Journal of Economy Culture and Society (Jun 2020)
Müslüman Toplumlarda Sendika, Toplu Pazarlık ve Grev Hakkı
Abstract
Müslüman toplumlarda kapitalist ekonomik sistemin uygulandığı, piyasanın egemen kılındığı, sınırsız rekabeti esas alan ve piyasaya müdahaleyi reddeden liberal anlayışın yaygın olarak kabul gördüğü bilinmektedir. Kapitalist sistemin İslam’ın ilkelerine ne kadar uygun olduğunu tartışmak yerine, gayri İslami ekonomik sistemin yarattığı yoksulluk ve sömürüyle mücadeleyi esas alan sendikal örgütlenmenin Müslümanlar arasında tartışılması bir çelişkidir. Müslüman toplumlarda sendikal haklara yönelik tartışmalar daha çok sınıf bağlamında yapılmakta, sınıflı bir toplum yapısının İslami olmayacağı görüşü öne çıkmaktadır. Endüstri ilişkilerine İslami perspektiften bakıldığında bir tarafta çalışanları ve işverenleri eşit taraflar olarak gören ve bu ilişkide devletin tarafsız olması gerektiğini savunanlar; diğer tarafta çalışanların işverenler karşısında güçsüz ve pazarlık gücü zayıf taraf olduğunu kabul eden, işçilerin örgütlenmesini zaruri gören ve devletin güçsüz lehine müdahale etmesi gereğini savunanlar mevcuttur. Hem İslam’ın hem de sendikaların öncelikli amacı adalettir ve iş sözleşmelerinin İslami değerlere uygunluğu esastır. İşçi-işveren ilişkileri söz konusu olduğunda, çalışanların işverenle eşit olmadığı ve hukuki olarak eşitliğe sahip olsa da, her zaman sınırlı fırsatlara sahip olduklarından ve hatta fırsatların yokluğu nedeniyle işverenlerin şartlarını kabul ettikleri bir gerçektir.

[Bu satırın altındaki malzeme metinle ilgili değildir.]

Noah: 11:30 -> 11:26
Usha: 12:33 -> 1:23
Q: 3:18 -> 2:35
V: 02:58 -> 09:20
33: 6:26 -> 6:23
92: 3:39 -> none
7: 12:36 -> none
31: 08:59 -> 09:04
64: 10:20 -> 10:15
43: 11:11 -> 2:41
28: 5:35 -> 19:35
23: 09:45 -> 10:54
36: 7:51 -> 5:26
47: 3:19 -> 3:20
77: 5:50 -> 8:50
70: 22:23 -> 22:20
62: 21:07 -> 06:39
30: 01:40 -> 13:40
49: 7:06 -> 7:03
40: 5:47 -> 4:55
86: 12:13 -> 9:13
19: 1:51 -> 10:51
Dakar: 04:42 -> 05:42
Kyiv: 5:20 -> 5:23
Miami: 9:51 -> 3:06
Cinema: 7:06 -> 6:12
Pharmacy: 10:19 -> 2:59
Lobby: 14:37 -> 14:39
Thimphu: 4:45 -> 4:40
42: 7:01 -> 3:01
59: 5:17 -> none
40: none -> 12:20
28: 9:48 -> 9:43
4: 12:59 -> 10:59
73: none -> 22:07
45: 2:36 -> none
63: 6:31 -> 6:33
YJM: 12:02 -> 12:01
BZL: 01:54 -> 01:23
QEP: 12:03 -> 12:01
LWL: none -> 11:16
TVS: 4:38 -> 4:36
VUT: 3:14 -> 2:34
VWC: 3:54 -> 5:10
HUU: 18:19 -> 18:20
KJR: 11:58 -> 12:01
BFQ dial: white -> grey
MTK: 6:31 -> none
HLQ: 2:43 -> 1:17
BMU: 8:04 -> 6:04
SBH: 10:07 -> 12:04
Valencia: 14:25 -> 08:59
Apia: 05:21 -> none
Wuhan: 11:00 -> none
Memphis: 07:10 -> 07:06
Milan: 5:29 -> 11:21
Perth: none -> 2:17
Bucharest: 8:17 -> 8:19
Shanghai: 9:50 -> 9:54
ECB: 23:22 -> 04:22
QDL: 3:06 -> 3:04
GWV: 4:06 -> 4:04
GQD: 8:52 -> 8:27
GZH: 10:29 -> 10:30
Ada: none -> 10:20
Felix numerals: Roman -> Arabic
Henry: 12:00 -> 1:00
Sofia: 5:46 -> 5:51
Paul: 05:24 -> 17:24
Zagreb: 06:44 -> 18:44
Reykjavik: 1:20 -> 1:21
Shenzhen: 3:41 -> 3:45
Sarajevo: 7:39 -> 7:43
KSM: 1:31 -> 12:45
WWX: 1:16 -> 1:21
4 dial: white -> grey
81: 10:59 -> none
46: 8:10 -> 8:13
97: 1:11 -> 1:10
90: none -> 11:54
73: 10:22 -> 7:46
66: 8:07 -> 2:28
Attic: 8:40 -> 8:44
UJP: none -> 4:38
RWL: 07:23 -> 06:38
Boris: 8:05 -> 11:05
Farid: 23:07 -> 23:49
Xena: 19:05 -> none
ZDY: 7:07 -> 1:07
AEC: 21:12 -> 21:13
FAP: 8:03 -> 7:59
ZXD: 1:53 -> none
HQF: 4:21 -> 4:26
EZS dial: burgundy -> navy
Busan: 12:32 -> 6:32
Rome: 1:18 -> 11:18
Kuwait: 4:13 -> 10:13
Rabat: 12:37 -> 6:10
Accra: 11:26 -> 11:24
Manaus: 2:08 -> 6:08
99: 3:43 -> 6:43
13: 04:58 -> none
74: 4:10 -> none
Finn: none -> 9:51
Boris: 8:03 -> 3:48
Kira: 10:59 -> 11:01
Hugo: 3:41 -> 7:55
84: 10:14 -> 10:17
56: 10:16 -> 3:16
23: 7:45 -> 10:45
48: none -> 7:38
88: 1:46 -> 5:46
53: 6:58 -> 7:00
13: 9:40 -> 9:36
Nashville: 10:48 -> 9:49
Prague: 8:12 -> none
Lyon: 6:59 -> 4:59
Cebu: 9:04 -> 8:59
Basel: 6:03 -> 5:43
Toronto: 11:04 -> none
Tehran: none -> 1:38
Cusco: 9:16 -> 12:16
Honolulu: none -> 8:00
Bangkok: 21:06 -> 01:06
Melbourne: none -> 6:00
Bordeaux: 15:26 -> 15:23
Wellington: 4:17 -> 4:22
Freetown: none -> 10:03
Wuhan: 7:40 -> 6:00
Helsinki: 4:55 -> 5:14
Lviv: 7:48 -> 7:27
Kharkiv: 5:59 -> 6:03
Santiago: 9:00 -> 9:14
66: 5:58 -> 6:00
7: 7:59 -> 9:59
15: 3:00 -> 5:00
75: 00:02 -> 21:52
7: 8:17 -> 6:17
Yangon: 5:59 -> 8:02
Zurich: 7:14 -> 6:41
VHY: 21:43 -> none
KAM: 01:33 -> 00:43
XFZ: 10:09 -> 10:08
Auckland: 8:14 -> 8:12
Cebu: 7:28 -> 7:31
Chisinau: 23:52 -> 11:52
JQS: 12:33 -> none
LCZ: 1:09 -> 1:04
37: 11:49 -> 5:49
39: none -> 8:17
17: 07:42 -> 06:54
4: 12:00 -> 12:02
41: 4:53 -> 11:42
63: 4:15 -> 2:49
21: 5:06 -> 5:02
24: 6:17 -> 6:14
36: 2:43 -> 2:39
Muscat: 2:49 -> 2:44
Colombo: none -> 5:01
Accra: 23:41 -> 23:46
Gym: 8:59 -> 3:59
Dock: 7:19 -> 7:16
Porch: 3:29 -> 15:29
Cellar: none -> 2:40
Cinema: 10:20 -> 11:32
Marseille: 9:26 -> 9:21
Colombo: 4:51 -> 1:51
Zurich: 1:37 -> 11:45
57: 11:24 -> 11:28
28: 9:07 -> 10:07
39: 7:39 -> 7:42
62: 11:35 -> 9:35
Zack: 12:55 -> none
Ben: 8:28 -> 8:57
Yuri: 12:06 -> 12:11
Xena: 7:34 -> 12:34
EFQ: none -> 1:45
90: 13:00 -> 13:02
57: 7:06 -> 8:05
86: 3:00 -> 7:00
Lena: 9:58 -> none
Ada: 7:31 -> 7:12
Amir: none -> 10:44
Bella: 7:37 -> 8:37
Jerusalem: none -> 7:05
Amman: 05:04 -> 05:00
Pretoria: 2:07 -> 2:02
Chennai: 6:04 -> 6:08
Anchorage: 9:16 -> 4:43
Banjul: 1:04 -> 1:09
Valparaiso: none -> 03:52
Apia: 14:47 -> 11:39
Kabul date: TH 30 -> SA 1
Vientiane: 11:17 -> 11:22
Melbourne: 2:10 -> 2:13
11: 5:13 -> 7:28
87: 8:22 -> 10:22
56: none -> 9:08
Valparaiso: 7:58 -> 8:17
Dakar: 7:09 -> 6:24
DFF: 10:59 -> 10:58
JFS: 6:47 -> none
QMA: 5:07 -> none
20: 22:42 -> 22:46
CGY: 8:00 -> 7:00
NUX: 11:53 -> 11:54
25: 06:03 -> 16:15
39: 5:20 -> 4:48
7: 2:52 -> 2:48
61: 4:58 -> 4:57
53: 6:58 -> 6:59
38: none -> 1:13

Bu gerçeği dikkate alarak, işçilerin örgütlenmesi, toplu pazarlık ve grev hakkının ele alınması gerekmektedir. Bu makalede endüstri ilişkilerini düzenleyen ve sistemleştiren sendika, toplu pazarlık ve grev hakkı Müslüman toplumlar özelinde incelenecektir.